### [Action item]
Using the data below, restate exactly every line from the one with "propiedades" up to and including the one with "подписчиков в…". No picture belongs in it.

---

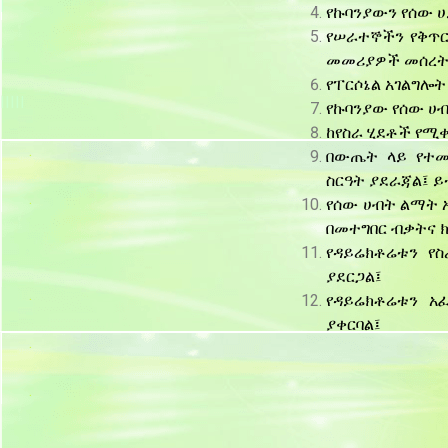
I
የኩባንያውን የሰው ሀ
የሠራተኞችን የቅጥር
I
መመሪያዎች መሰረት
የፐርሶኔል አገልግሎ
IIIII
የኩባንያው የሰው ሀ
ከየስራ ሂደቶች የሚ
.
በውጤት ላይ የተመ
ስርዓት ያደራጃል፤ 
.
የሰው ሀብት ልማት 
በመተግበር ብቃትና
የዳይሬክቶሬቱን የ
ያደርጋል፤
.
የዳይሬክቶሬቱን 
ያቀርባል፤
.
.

---

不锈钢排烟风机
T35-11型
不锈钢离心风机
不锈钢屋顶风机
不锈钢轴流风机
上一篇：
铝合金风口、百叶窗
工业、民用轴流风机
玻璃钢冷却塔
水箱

---

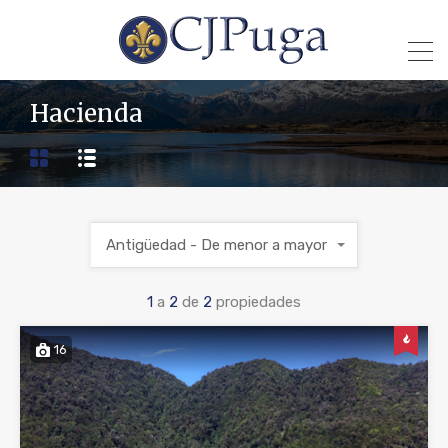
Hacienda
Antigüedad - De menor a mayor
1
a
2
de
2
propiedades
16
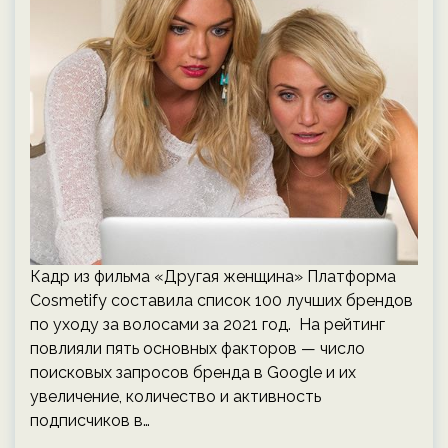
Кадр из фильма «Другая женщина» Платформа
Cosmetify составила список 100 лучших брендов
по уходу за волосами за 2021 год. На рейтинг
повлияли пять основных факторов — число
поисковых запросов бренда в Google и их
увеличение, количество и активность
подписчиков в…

---

### [Expected output]
propiedades
16
Кадр из фильма «Другая женщина» Платформа
Cosmetify составила список 100 лучших брендов
по уходу за волосами за 2021 год. На рейтинг
повлияли пять основных факторов — число
поисковых запросов бренда в Google и их
увеличение, количество и активность
подписчиков в…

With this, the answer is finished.